Not long after that, I started seeing Doctor Adam. When he first told me to call him that I opened up immediately: the way any of us kids do when put on first name basis with an adult. Then I learned that his name was actually Amos Adam, and he no longer seemed so welcoming. His office was brown, so completely brown that it should have been white. In fact, he seemed like the type of man who would fit nicely into a white office. I asked him why his office wasn’t white. He told me he was the one who would be asking the questions.
“How often do you get these ‘episodes’?” he inquired, using air quotes that I suppose he thought made him seem more hip and relatable but in reality only widened the gap that I could already sense between us. I stared at him and he stared back. I wondered who would break the glare. Actually I knew he would back down first, after all I was staring contest champion of the sixth grade. I looked straight into his beady eyes, which were a strange blue if you looked long and hard enough. I wondered how many people actually knew that.

On the drive home my father didn’t ask how the session went. He only stared at the road, weaving in and out of traffic at a calm fifty miles per hour. I scrunched my eyes closed and tugged on my seatbelt, imagining us parked safe in the driveway at our house.

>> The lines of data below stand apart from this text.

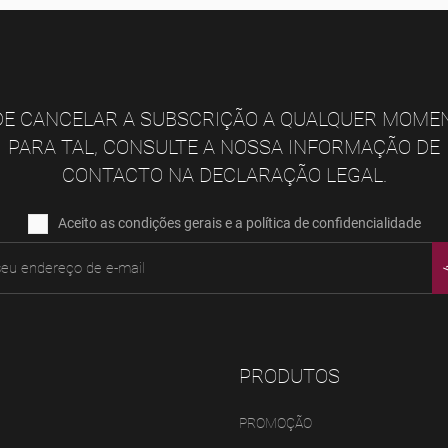
E CANCELAR A SUBSCRIÇÃO A QUALQUER MOME
PARA TAL, CONSULTE A NOSSA INFORMAÇÃO DE
CONTACTO NA DECLARAÇÃO LEGAL.
Aceito as condições gerais e a política de confidencialidade
PRODUTOS
PROMOÇÃO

Suddenly he screeched on the breaks. A woman dressed in a blue suit crossed the street waving thanks at us though the windshield. My father’s eyes followed her steps; even once she was safe on the other side he didn’t move the car. People started to beep behind us and maneuver their way around. “Dad,” I touched his arm. “Dad! Dad!” A single tear rolled down his face, followed by fifty thousand more. I followed his gaze. The woman stood at the street corner waiting for the bus. The afternoon sun shone down on her face reflecting off her pale hair as she looked up at the sky. “Mom,” I whispered.

A big white bus pulled up and sighed, hiding the woman from our tears. It pulled away slowly as we watched her walk to the back row of seats, her blonde hair still shining from the sun.
We sat there in the car for a while after, watching the empty corner and wondering when we would realize that she wasn’t coming back.